An infantryman is expected to get up on a dark night, when under fire, and charge, when he is asked to. What is it that motivates him? Faith in leadership -- its judgement, efficiency, and parental attitude. A somewhat exaggerated sense of 'honour', which seeks fulfillment in doing what he has been bid to do, and self-esteem. He sees himself as a part of the hierarchy that stretches from the commander-in-chief down to his unit of which he is a meaningful part, and he believes that he will prevail because he belongs to the unit.
It is this 'collective consciousness', which impels the foot soldier and the Chief alike. That is the ideal anyway. It is for this reason that one former army chief was almost in tears that men in uniform seemed to be involved in corrupt practices connected with arms procurement. He must have felt personally humiliated and let down. Even the most senior Service officer takes pride in describing himself as a soldier, sailor, or an airman. The bond is real.
If the latest scandal has made many a Serviceman feel sullied, perhaps everything is not lost. Let the guilty be punished, and in an exemplary manner. There have to be different and higher standards by which Servicemen have to be judged. On the other hand, if the young Serviceman accepts wheeling and dealing as the new way of life, and changes his attitude to seniors and money, a lot of damage would have been done.
Servicemen certainly need to be paid, but they do not live to make money. If they do, they have joined the wrong profession. If making money and looking at distant investments becomes the be all and end all of life as a result of what Servicemen hear and see, India would be the poorer. It cannot be forgotten, that before 1947, the Services in India were serving a foreign power, but they were not mercenary for that reason, because they contributed to and upheld professional values.
It was for this reason that it was possible for them to become 'Indian' Servicemen at the stroke of midnight on August 15, 1947. They had sense of honour -- izzat. A man without honour is of no use as a Serviceman. The fear is that these scandals may throw up 'new role models' for budding Servicemen. That is the real danger.

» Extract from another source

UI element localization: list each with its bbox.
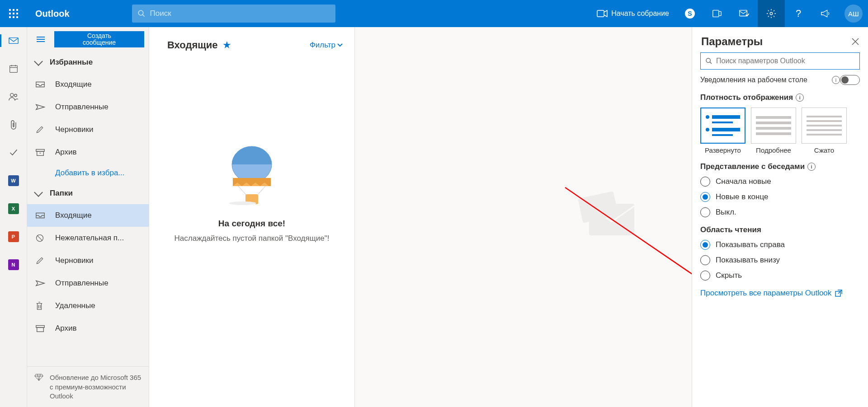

It is wellknown that when money changes hands, some of it sticks to the hands that pass it on. Call it what you will -- mamul, gift, commission, contribution to party funds and so on. Just as some heat is irretrievably lost, or friction leads to some loss of power, every commercial deal has a 'recessed' component. Its elimination may be the concern of auditor generals, and alert legislators in the Opposition.
Even 'deluded' Servicemen must recognise life for what it is, but in no circumstances can they allow men in uniform to become dalals. Retired officers should not be treated differently: They are allowed the privilege of retaining their ranks with the suffix retired in recognition and acknowledgement of their 'commitment'. They cannot relinquish it after retirement.
Government and non-governmental institutions -- that includes the media -- on the other hand, owe it to the Services that they do not 'paint' them as corrupt. The Services, by far and large, maintain good standards. They should be encouraged to do so by placing the scandals in the correct perspective. The idea that there are kickbacks only in foreign deals may not be right. As we privatise the defence industry, fresh pressures will be applied to secure deals. In the US, there used to be a standing joke in the 1980s about 'revolving doors' at the Pentagon -- as officers in key positions retired and walked out, their 'preferred' successors walked in at the same time. We in India need to guard against these ills.